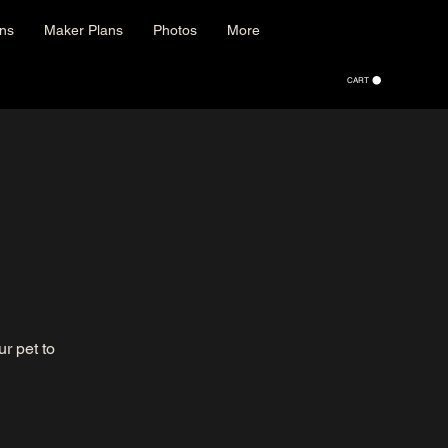
ons
Maker Plans
Photos
More
CART
r pet to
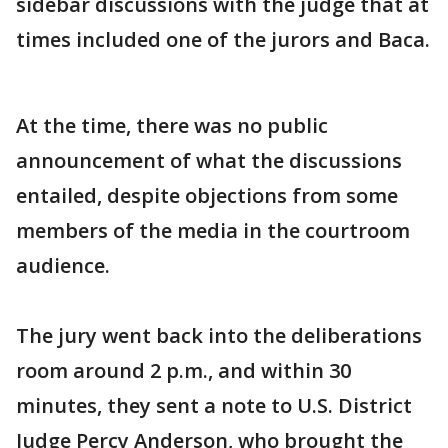
sidebar discussions with the judge that at
times included one of the jurors and Baca.
At the time, there was no public
announcement of what the discussions
entailed, despite objections from some
members of the media in the courtroom
audience.
The jury went back into the deliberations
room around 2 p.m., and within 30
minutes, they sent a note to U.S. District
Judge Percy Anderson, who brought the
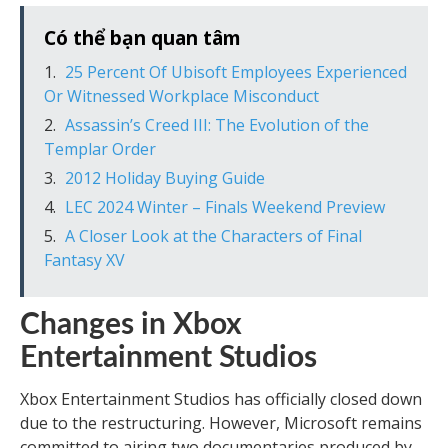
Có thể bạn quan tâm
25 Percent Of Ubisoft Employees Experienced
Or Witnessed Workplace Misconduct
Assassin’s Creed III: The Evolution of the
Templar Order
2012 Holiday Buying Guide
LEC 2024 Winter – Finals Weekend Preview
A Closer Look at the Characters of Final
Fantasy XV
Changes in Xbox
Entertainment Studios
Xbox Entertainment Studios has officially closed down
due to the restructuring. However, Microsoft remains
committed to airing two documentaries produced by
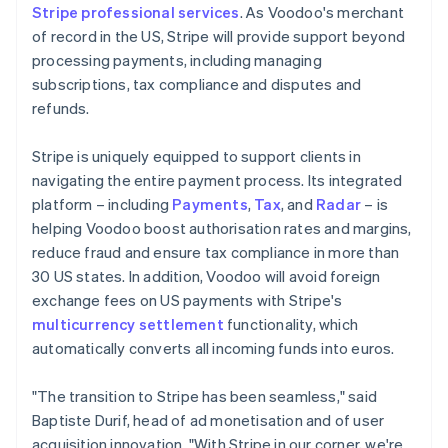
Stripe professional services
. As Voodoo's merchant
of record in the US, Stripe will provide support beyond
processing payments, including managing
subscriptions, tax compliance and disputes and
refunds.
Stripe is uniquely equipped to support clients in
navigating the entire payment process. Its integrated
platform – including
Payments
,
Tax
, and
Radar
– is
helping Voodoo boost authorisation rates and margins,
reduce fraud and ensure tax compliance in more than
30 US states. In addition, Voodoo will avoid foreign
exchange fees on US payments with Stripe's
multicurrency settlement
functionality, which
automatically converts all incoming funds into euros.
"The transition to Stripe has been seamless," said
Baptiste Durif, head of ad monetisation and of user
acquisition innovation. "With Stripe in our corner, we're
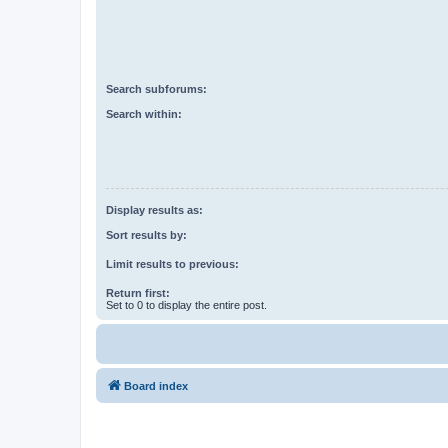
Search subforums:
Search within:
Display results as:
Sort results by:
Limit results to previous:
Return first:
Set to 0 to display the entire post.
Board index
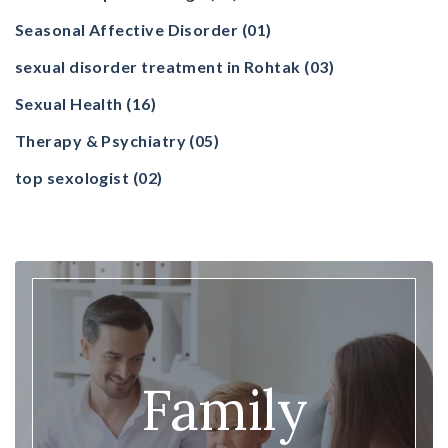
Seasonal Affective Disorder
(01)
sexual disorder treatment in Rohtak
(03)
Sexual Health
(16)
Therapy & Psychiatry
(05)
top sexologist
(02)
Family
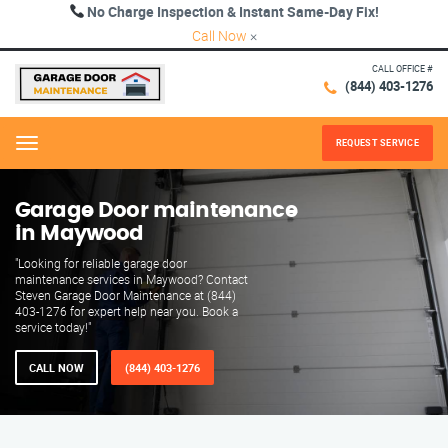
No Charge Inspection & Instant Same-Day Fix!
Call Now
×
CALL OFFICE #
(844) 403-1276
REQUEST SERVICE
Menu
Garage Door maintenance
in Maywood
"Looking for reliable garage door
maintenance services in Maywood? Contact
Steven Garage Door Maintenance at (844)
403-1276 for expert help near you. Book a
service today!"
CALL NOW
(844) 403-1276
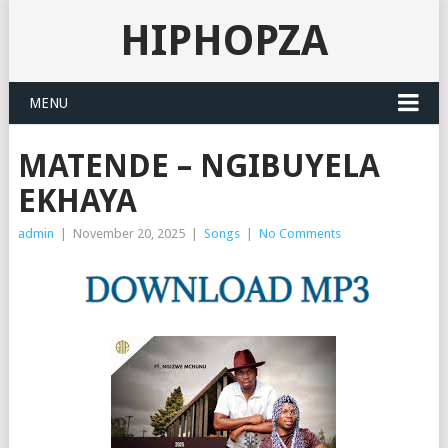
HIPHOPZA
MENU
MATENDE – NGIBUYELA
EKHAYA
admin
|
November 20, 2025
|
Songs
|
No Comments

Task brief: Pictures in the records above should not be copied. Repeat everything else exactly.

Result of this task:
ons
Maker Plans
Photos
More
CART
r pet to
sidebar discussions with the judge that at
times included one of the jurors and Baca.
At the time, there was no public
announcement of what the discussions
entailed, despite objections from some
members of the media in the courtroom
audience.
The jury went back into the deliberations
room around 2 p.m., and within 30
minutes, they sent a note to U.S. District
Judge Percy Anderson, who brought the
Có thể bạn quan tâm
25 Percent Of Ubisoft Employees Experienced
Or Witnessed Workplace Misconduct
Assassin’s Creed III: The Evolution of the
Templar Order
2012 Holiday Buying Guide
LEC 2024 Winter – Finals Weekend Preview
A Closer Look at the Characters of Final
Fantasy XV
Changes in Xbox
Entertainment Studios
Xbox Entertainment Studios has officially closed down
due to the restructuring. However, Microsoft remains
committed to airing two documentaries produced by
Stripe professional services
. As Voodoo's merchant
of record in the US, Stripe will provide support beyond
processing payments, including managing
subscriptions, tax compliance and disputes and
refunds.
Stripe is uniquely equipped to support clients in
navigating the entire payment process. Its integrated
platform – including
Payments
,
Tax
, and
Radar
– is
helping Voodoo boost authorisation rates and margins,
reduce fraud and ensure tax compliance in more than
30 US states. In addition, Voodoo will avoid foreign
exchange fees on US payments with Stripe's
multicurrency settlement
functionality, which
automatically converts all incoming funds into euros.
"The transition to Stripe has been seamless," said
Baptiste Durif, head of ad monetisation and of user
acquisition innovation. "With Stripe in our corner, we're
Search subforums:
Search within:
Display results as:
Sort results by:
Limit results to previous:
Return first:
Set to 0 to display the entire post.
Board index
Seasonal Affective Disorder
(01)
sexual disorder treatment in Rohtak
(03)
Sexual Health
(16)
Therapy & Psychiatry
(05)
top sexologist
(02)
Family
No Charge Inspection & Instant Same-Day Fix!
Call Now
×
CALL OFFICE #
(844) 403-1276
REQUEST SERVICE
Menu
Garage Door maintenance
in Maywood
"Looking for reliable garage door
maintenance services in Maywood? Contact
Steven Garage Door Maintenance at (844)
403-1276 for expert help near you. Book a
service today!"
CALL NOW
(844) 403-1276
HIPHOPZA
MENU
MATENDE – NGIBUYELA
EKHAYA
admin
|
November 20, 2025
|
Songs
|
No Comments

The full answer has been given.